Please join us on Visual Studio Developer Community and in the Xamarin and Mono organizations on GitHub to continue tracking issues. Bugzilla will remain available for reference in read-only mode. We will continue to work on open Bugzilla bugs, copy them to the new locations as needed for follow-up, and add the new items under Related Links.

Our sincere thanks to everyone who has contributed on this bug tracker over the years. Thanks also for your understanding as we make these adjustments and improvements for the future.


Please create a new report on Developer Community or GitHub with your current version information, steps to reproduce, and relevant error messages or log files if you are hitting an issue that looks similar to this resolved bug and you do not yet see a matching new report.

Related Links:
Status:
VERIFIED FIXED

Description T.J. Purtell 2014-11-04 22:21:56 UTC
Doesn't happen on Android 4.4.2 with ART (Galaxy Nexus CyanogenMode), but does happen on a Nexus 5 Lollipop, latest release image.

Microsoft Visual Studio Ultimate 2013
Version 12.0.30501.00 Update 2
Microsoft .NET Framework
Version 4.5.51641

Xamarin   3.8.48.0 (ce228b21c69ea3a0feaa7b5e50e9bb19fcbe238c)
Visual Studio extension to enable development for Xamarin.iOS and Xamarin.Android.

Xamarin.Android   4.18.0.39 (0ef616ae42005ece52f6df7aa1e093ceb11998f8)
Visual Studio plugin to enable development for Xamarin.Android.
Comment 1 T.J. Purtell 2014-11-04 22:24:13 UTC
This test case shows the GREF count on screen while allocating 1000 objects between repeated garbage collection.  The count rapidly increases and then the app stalls out and jams.

There is a good chance this is related to Bug 23959.
Comment 2 Jonathan Pryor 2014-11-04 22:55:02 UTC
>         [DllImport("__Internal", EntryPoint = "_monodroid_gref_get")]
>         public static extern int GetGrefs();

Really? You could just use Runtime.GlobalReferenceCount:

http://androidapi.xamarin.com/?link=P%3aJava.Interop.Runtime.GlobalReferenceCount

The deal with Bug #23959 is that it's an emulator, so we assume that there's a 2000 GREF limit, so once we get to ~1800 GREFs we perform a GC. ART in API-21 apparently doesn't have this limit (I need to confirm), so Bug #23959 sees 6000+ GREFs, so it's *constantly* doing a GC.

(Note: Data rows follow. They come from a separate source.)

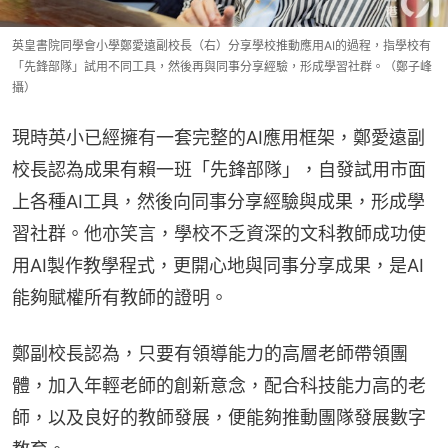
英皇書院同學會小學鄭愛遠副校長（右）分享學校推動應用AI的過程，指學校有
「先鋒部隊」試用不同工具，然後再與同事分享經驗，形成學習社群。（鄭子峰
攝）
現時英小已經擁有一套完整的AI應用框架，鄭愛遠副
校長認為成果有賴一班「先鋒部隊」，自發試用市面
上各種AI工具，然後向同事分享經驗與成果，形成學
習社群。他亦笑言，學校不乏資深的文科教師成功使
用AI製作教學程式，更開心地與同事分享成果，是AI
能夠賦權所有教師的證明。
鄭副校長認為，只要有領導能力的高層老師帶領團
體，加入年輕老師的創新意念，配合科技能力高的老
師，以及良好的教師發展，便能夠推動團隊發展數字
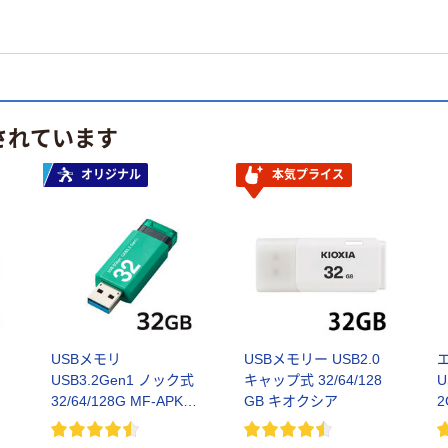
されています
オリジナル
本気プライス
リ
USBメモリ
USBメモリー USB2.0
USB3.2Gen1 ノック式
キャップ式 32/64/128
U
2
32/64/128G MF-APKU3
GB キオクシア
2
シリーズ オリジナル エ
レコム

What I don't know is why there are so many GREFs in the first place. I'd have to run the sample for Bug #23959.

This bug, however, is on hardware, not the emulator, so assuming we properly detect it as hardware then the GREF limit will be ~41000, so unless you're exceeding that then the cause of the slowdown will be different. (Getting 41000 GREFs would ITSELF cause performance issues; don't do that.)

Unfortunately, I don't have API-21 hardware at this time.

Could you please enable GREF logging, run your test, and attach the logcat output?

    $ adb shell setprop debug.mono.log gref
    $ adb logcat > logcat.txt
    # run your app...
    [Ctrl+C]
    # attach logcat.txt
Comment 3 T.J. Purtell 2014-11-04 23:10:49 UTC
Oh that's a handy method, I didn't know about.  Thanks.
Comment 4 T.J. Purtell 2014-11-04 23:11:56 UTC
Created attachment 8625 [details]
adb logcat output with debug.mono.log gref,gc
Comment 5 T.J. Purtell 2014-11-04 23:13:25 UTC
FYI, the Dalvik in KitKat removed the GREF limit, while ART set a 64k limit.  I haven't seen what the sources of lollipop actually do for the GREF limit.
Comment 6 Jonathan Pryor 2014-11-05 12:56:58 UTC
You have successfully created logcat output which chokes logcat-parse.exe. Congratulations!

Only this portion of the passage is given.